▸ **Exercise aim**
Could you retype the records below exactly as they appear, skipping any pictures?

▸ **Data for this exercise**
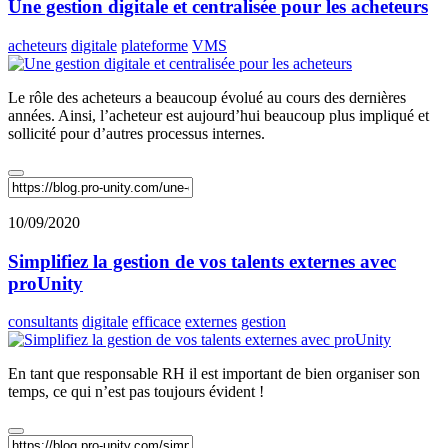
Une gestion digitale et centralisée pour les acheteurs
acheteurs
digitale
plateforme
VMS
Le rôle des acheteurs a beaucoup évolué au cours des dernières
années. Ainsi, l’acheteur est aujourd’hui beaucoup plus impliqué et
sollicité pour d’autres processus internes.
10/09/2020
Simplifiez la gestion de vos talents externes avec
proUnity
consultants
digitale
efficace
externes
gestion
En tant que responsable RH il est important de bien organiser son
temps, ce qui n’est pas toujours évident !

▸ **Solved problem**
Une gestion digitale et centralisée pour les acheteurs
acheteurs
digitale
plateforme
VMS
Le rôle des acheteurs a beaucoup évolué au cours des dernières
années. Ainsi, l’acheteur est aujourd’hui beaucoup plus impliqué et
sollicité pour d’autres processus internes.
10/09/2020
Simplifiez la gestion de vos talents externes avec
proUnity
consultants
digitale
efficace
externes
gestion
En tant que responsable RH il est important de bien organiser son
temps, ce qui n’est pas toujours évident !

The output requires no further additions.